I have thought about this for a few days and I can honestly say that a music blog may be an entirely appropriate place to eulogize Carlin, who was, after all, the definitive comedian of the FM radio rock revolution. Like a lot of rock stars, Carlin started out learning the craft as a short haired, suit-wearing nice young man. The Beatles wore suits in 1963 as well, and like the Fab Four, Carlin reacted to the rise of the counter culture of the late 60’s by growing out his hair (in his case, losing the Brylcreem™ and sporting a groovy pony tail) and shedding the suits in lieu of hippie threads and jeans. But also like the best rock bands of the late 60’s, and the 70’s, Carlin came back with new ways to scare your parents. He was socially challenging, even if he was sometimes just plain silly, and a huge college audience began doing something that they hadn’t been doing since the early days of Newhart and Cosby; they bought comedy albums. By the truckload. Only this time, the comedy albums were benefitting from the emerging rise of commercial and free-form Rock FM stations. He got airplay. Kids packed into rock concert halls to hear, of all things, a man telling jokes. Smart jokes. Totally juvenile jokes. Goofy voices. Parodies of radio jocks (he was a disc jockey himself, early on). Everybody in my suburban Toronto neighborhood had the albums,
MY FIRST FOUR CARLIN ALBUMS: FM & AM, Class Clown, Occupation Foole and Toledo Window Box.

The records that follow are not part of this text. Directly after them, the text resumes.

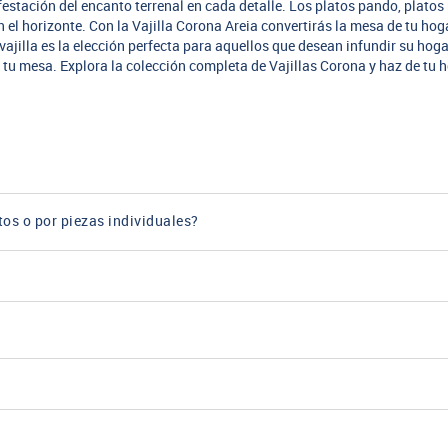
estación del encanto terrenal en cada detalle. Los platos pando, platos 
 el horizonte. Con la Vajilla Corona Areia convertirás la mesa de tu ho
 vajilla es la elección perfecta para aquellos que desean infundir su hog
a a tu mesa. Explora la colección completa de Vajillas Corona y haz de tu
tos o por piezas individuales?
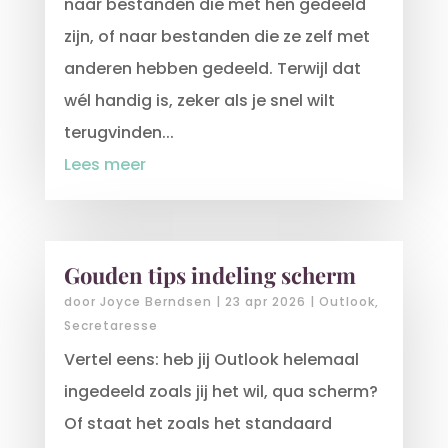
naar bestanden die met hen gedeeld
zijn, of naar bestanden die ze zelf met
anderen hebben gedeeld. Terwijl dat
wél handig is, zeker als je snel wilt
terugvinden...
Lees meer
Gouden tips indeling scherm
door
Joyce Berndsen
|
23 apr 2026
|
Outlook
,
Secretaresse
Vertel eens: heb jij Outlook helemaal
ingedeeld zoals jij het wil, qua scherm?
Of staat het zoals het standaard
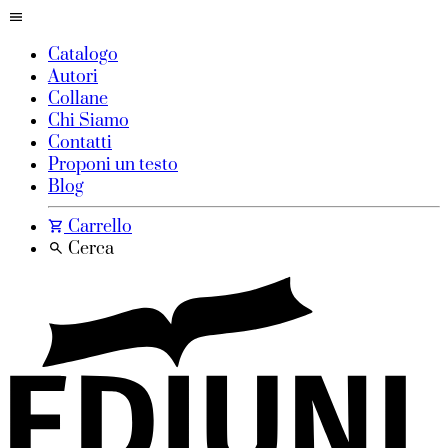
Catalogo
Autori
Collane
Chi Siamo
Contatti
Proponi un testo
Blog
Carrello
Cerca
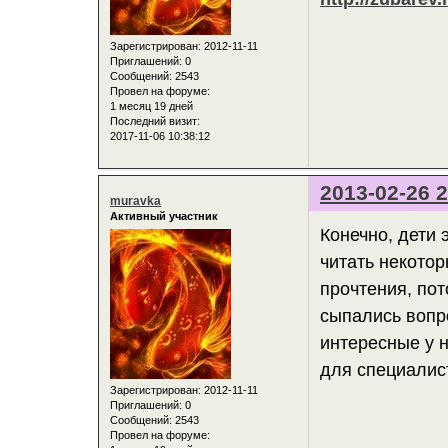
Зарегистрирован
: 2012-11-11
Приглашений:
0
Сообщений:
2543
Провел на форуме:
1 месяц 19 дней
Последний визит:
2017-11-06 10:38:12
2013-02-26 2
muravka
Активный участник
Конечно, дети 
читать некотор
прочтения, пот
сыпались вопро
интересные у 
для специалист
Зарегистрирован
: 2012-11-11
Приглашений:
0
Сообщений:
2543
Провел на форуме:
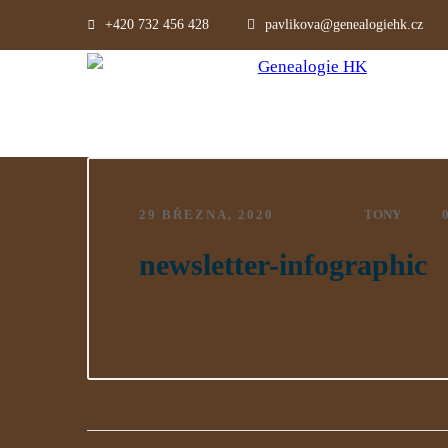
+420 732 456 428
pavlikova@genealogiehk.cz
29 BŘEZNA, 2020
TONY
newsletter-infographic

The older kids would roll joints on the cardboard sleeves. Me and my younger friends, would save our allowance to go buy these sacred and profane discs and play them when our parents were out. Especially during the summer holidays when we were at home alone with complete command of the family stereo. Like most juvenile boys, we memorized these routines word for word. Al Sleet; the hippy dippy weather man, Welcome To My Job, and the one you’ve been hearing so much about these last few days – Seven Words You Can Never Say On Television.

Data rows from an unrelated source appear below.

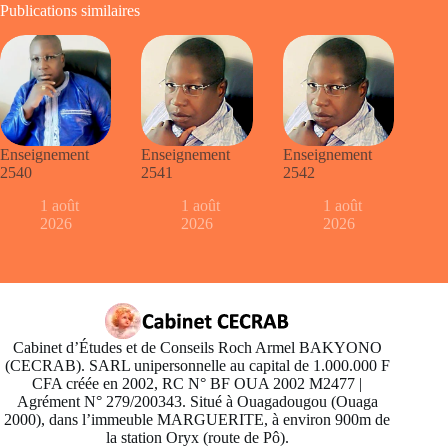
Publications similaires
Enseignement
Enseignement
Enseignement
2540
2541
2542
1 août
1 août
1 août
2026
2026
2026
Cabinet d’Études et de Conseils Roch Armel BAKYONO
(CECRAB). SARL unipersonnelle au capital de 1.000.000 F
CFA créée en 2002, RC N° BF OUA 2002 M2477 |
Agrément N° 279/200343. Situé à Ouagadougou (Ouaga
2000), dans l’immeuble MARGUERITE, à environ 900m de
la station Oryx (route de Pô).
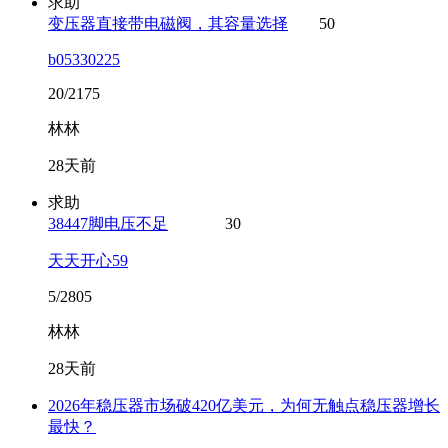
求助
变压器直接带电磁阀，其容量选择
50
b05330225
20/2175
林林
28天前
求助
38447脚电压不足
30
天天开心59
5/2805
林林
28天前
2026年稳压器市场破420亿美元，为何无触点稳压器增长
最快？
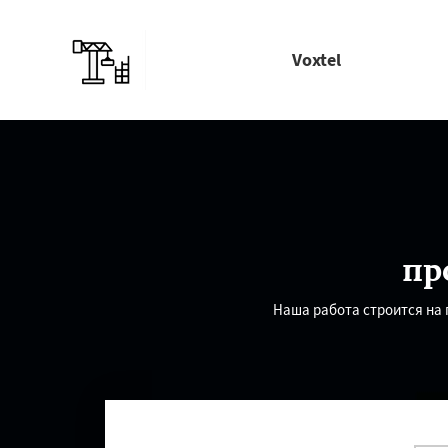
Voxtel
пр
Наша работа строится на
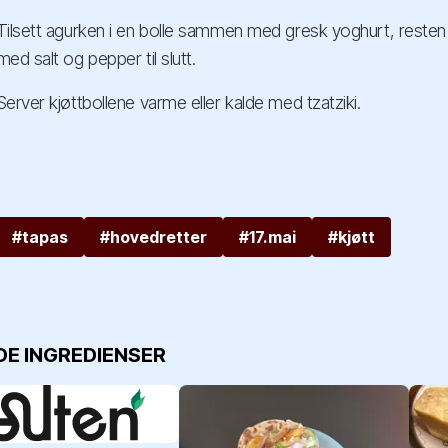
Tilsett agurken i en bolle sammen med gresk yoghurt, resten a
med salt og pepper til slutt.
Server kjøttbollene varme eller kalde med tzatziki.
#tapas
#hovedretter
#17.mai
#kjøtt
DE INGREDIENSER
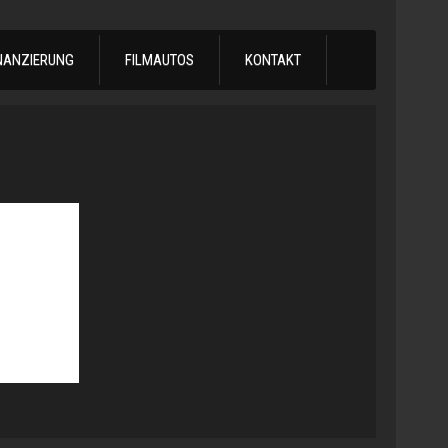
NANZIERUNG
FILMAUTOS
KONTAKT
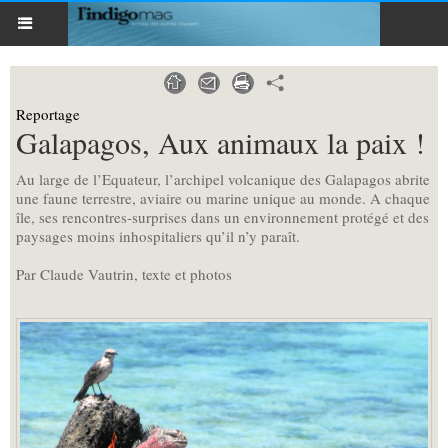
Reportage
Galapagos, Aux animaux la paix !
Au large de l’Equateur, l’archipel volcanique des Galapagos abrite
une faune terrestre, aviaire ou marine unique au monde. A chaque
île, ses rencontres-surprises dans un environnement protégé et des
paysages moins inhospitaliers qu’il n’y paraît.
Par Claude Vautrin, texte et photos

Mr. Headliner: Carlin Courts Court Controversy
We didn’t have Lenny Bruce, who was dead in 1966, before I had a chance to hear him and whom I later recognized as the real innovator of this stuff, so we had to settle for Carlin, making jokes about the power of words, impacted me and my brothers at a time when we were learning say, which words would likely get us sent away from the dinner table.
** INTERESTING “FACT”: According to Wikipedia, and you may want to check this for veracity, Carlin was arrested as an audience member at a December, 1962 Lenny Bruce show at the Gate of Horn in Chicago, when he refused to show identification when the police raided the show and arrested Bruce for obscenity. According to legend, Carlin was placed in the back of the same paddywagon, sitting right beside his mentor.
Carlin was an essential element in Paul Provenza and Penn Jillette’s 2005 documentary The Aristocrats, where he joined Sarah Silverman, Bob Saget, Drew Carey, Michael McKean, Harry Shearer, Robin Williams, Phyllis Diller, Jon Stewart, Bob Saget, Gilbert Gottfried, Eric Idle, Don Rickles, and Chris Rock telling the world’s oldest, dirtiest joke.
Writing in the Georgia Straight I praised “the censor-defying Carlin — who carried the torch for his own hero, Lenny Bruce, in the ’70s–who is best-suited to explain not just the joke but shock humour in general. With his greying beard and wizened brow, Carlin lends the proceedings all the credibility of a university credit course.”
Carlin would not have liked me to lie about this, so I’ll admit that there were times over the last few years where I’d start to watch one of his old HBO specials and couldn’t get into it. At such times, the funny voices felt predictable, the rants sometimes seemed professionally angry or the topics du jour seemed dated. But most of the time, I viewed him the way I view Led Zeppelin or Jeff Beck. Aging reminders of a time when breaking all the rules and discovering new ideas was celebrated by groups of friends on hot summer days when our parents were at work.
George Carlin was too smart to die young, but mentally much too young to die now.